• Task material:
§ §
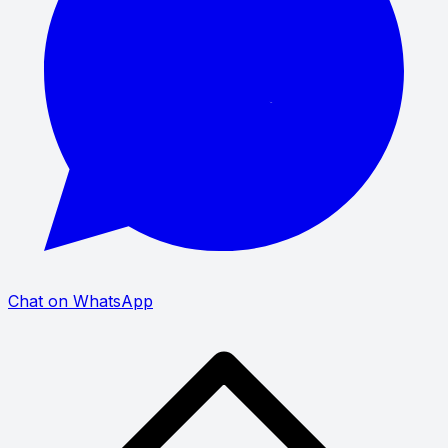
Chat on WhatsApp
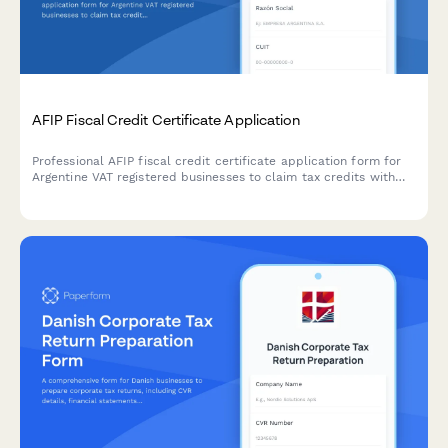
AFIP Fiscal Credit Certificate Application
Professional AFIP fiscal credit certificate application form for
Argentine VAT registered businesses to claim tax credits with
secure document upload and automated compliance validation.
§ §
• Work to complete:
Transcribe every record exactly and omit each image.

• Exercise solution:
Chat on WhatsApp
AFIP Fiscal Credit Certificate Application
Professional AFIP fiscal credit certificate application form for
Argentine VAT registered businesses to claim tax credits with
secure document upload and automated compliance validation.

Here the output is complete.